- The Washington Times - Wednesday, March 19, 2003

BRASILIA, Brazil, March 19 (UPI) — Brazil's foreign minister Wednesday laid out Brazil's position on the prospects of a U.S.-led war on Iraq, stressing that the leadership in South America's largest nation has worked intensely to help the United Nations arrive at a peaceful solution.

Celso Amorim told Brazilian lawmakers in the capital, Brasilia, that the administration's official stance was that it "condemned the Iraqi government's disrespectful practices" despite that fact that some elected officials have voiced their support for Iraqi leader Saddam Hussein. Amorim went on to say that Brazil was an ardent proponent of "disarmament in a peaceful way."

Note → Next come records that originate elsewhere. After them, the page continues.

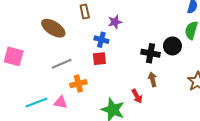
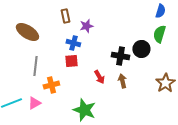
brown rectangle: (85, 11) -> (65, 16), moved
gray line: (62, 64) -> (35, 66), turned -60
red arrow: (137, 96) -> (99, 77), moved
pink triangle: (61, 102) -> (34, 103), turned -40

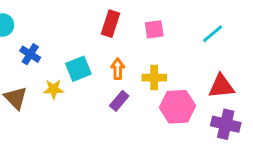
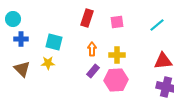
blue cross: (30, 54) -> (21, 39), moved, turned -32
cyan square: (78, 69) -> (54, 42), moved, turned 36
pink hexagon: (178, 107) -> (116, 80), moved

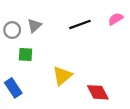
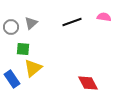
pink semicircle: (116, 19) -> (104, 17), turned 40
yellow triangle: (62, 76) -> (33, 68), moved

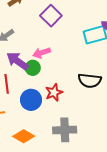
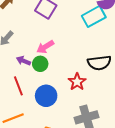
purple arrow: (17, 61) -> (23, 61), size x0.6
red star: (54, 92) -> (77, 82), moved

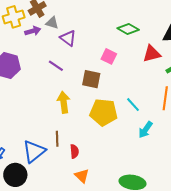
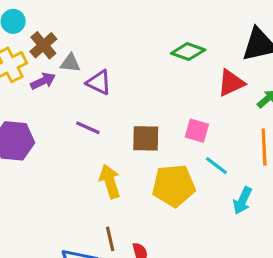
pink square: (109, 56) -> (197, 131), moved

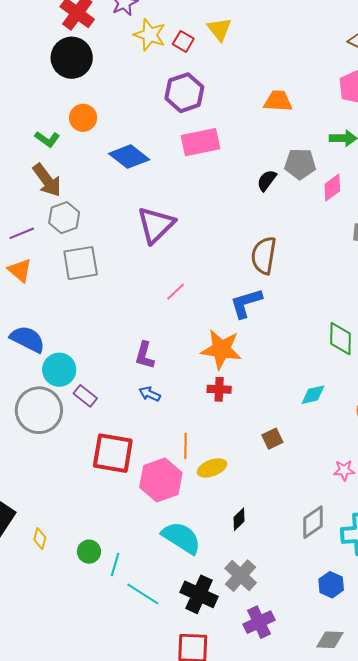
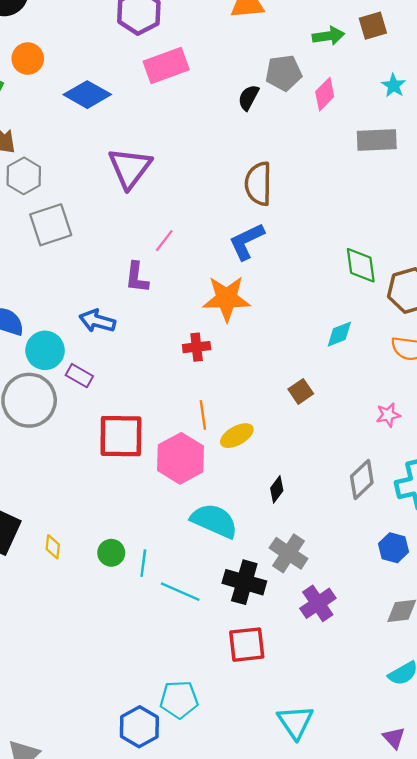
purple L-shape: (145, 355) -> (137, 277), moved
red cross: (219, 389) -> (197, 347), moved
blue arrow: (150, 394) -> (97, 321), moved, size x1.4

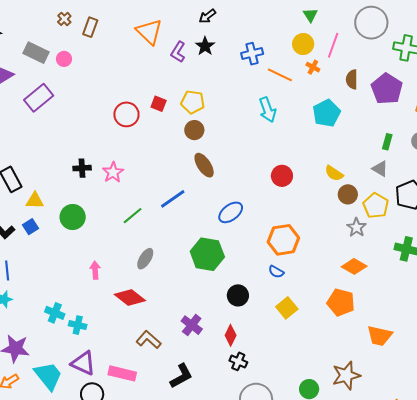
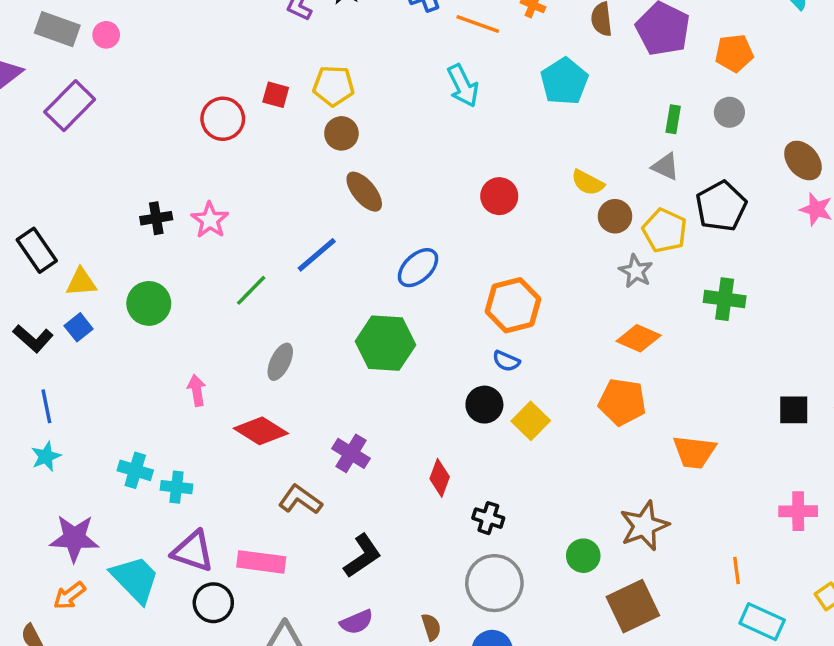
black circle: (238, 295) -> (484, 405), moved
purple cross: (192, 325) -> (351, 453), moved
black cross: (238, 361) -> (488, 518), moved

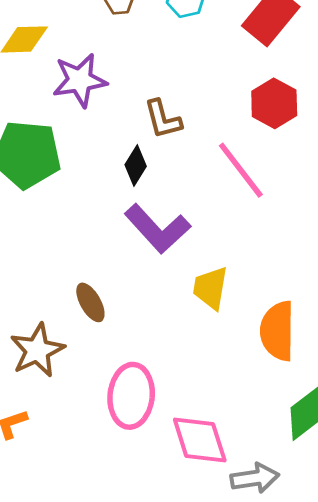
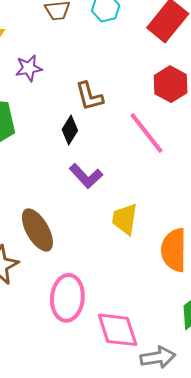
purple star: (80, 80) -> (29, 68), size x0.7
purple L-shape: (157, 229) -> (86, 176), size x0.7
brown ellipse: (90, 302) -> (37, 230), size x1.5

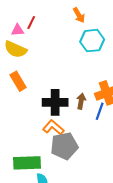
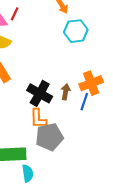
black cross: (55, 102) -> (40, 93), turned 30
orange L-shape: (53, 128) -> (38, 119), turned -130

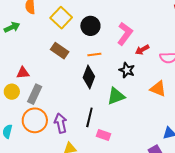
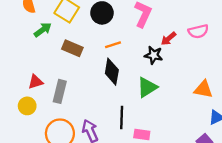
green arrow: (12, 27) -> (43, 30), moved
red arrow: (142, 50) -> (169, 39), moved
orange triangle: (158, 89) -> (203, 89), moved
gray rectangle: (35, 94) -> (60, 91), moved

The foreign minister also said the Brazilian government would officially condemn the actions of the United States for disrespecting the United Nations' authority as it searched for a peaceful alternative to war with Iraq.

President George W. Bush Monday gave Saddam an ultimatum, saying he and his sons would face military repercussions if they did not leave Iraq within 48 hours. The deadline for Bush's demand expired Wednesday night at 8 pm EST.

Brazilian President Luiz Inacio Lula da Silva had been working the phones in recent weeks speaking to regional and international leaders — including U.N. Secretary-General Kofi Annan — about the possibility of summoning those world leaders opposed to war to a meeting of the General Assembly to discuss alternatives to armed conflict.

Lula is expected to make an official statement on the possibility of war following the deadline.

Brazil has become more vocal in its opposition to a potential war over the last month calling for more inspections and using armed force as only a last resort, in which case the U.N. Security Council must approve of the decision.

On Tuesday, Lula spoke out against Bush's decision to move ahead without the council's approval or the popular backing on many other U.N. member nations.

"In my opinion, it disrespects the United Nations," said Lula, "it doesn't take into account what the rest of the world thinks. And I think this is serous."

Asked if he thought a U.S.-led attack on Iraq was warranted, Lula responded curtly "I don't think it has legitimacy."

A majority of South American leaders echoed the Brazilian president's condemnation of the U.S. ultimatum, though Bolivia and Colombia — which receives U.S. aid for its struggle against leftist rebels — have backed the Bush decision to forge ahead without the approval of the United Nations.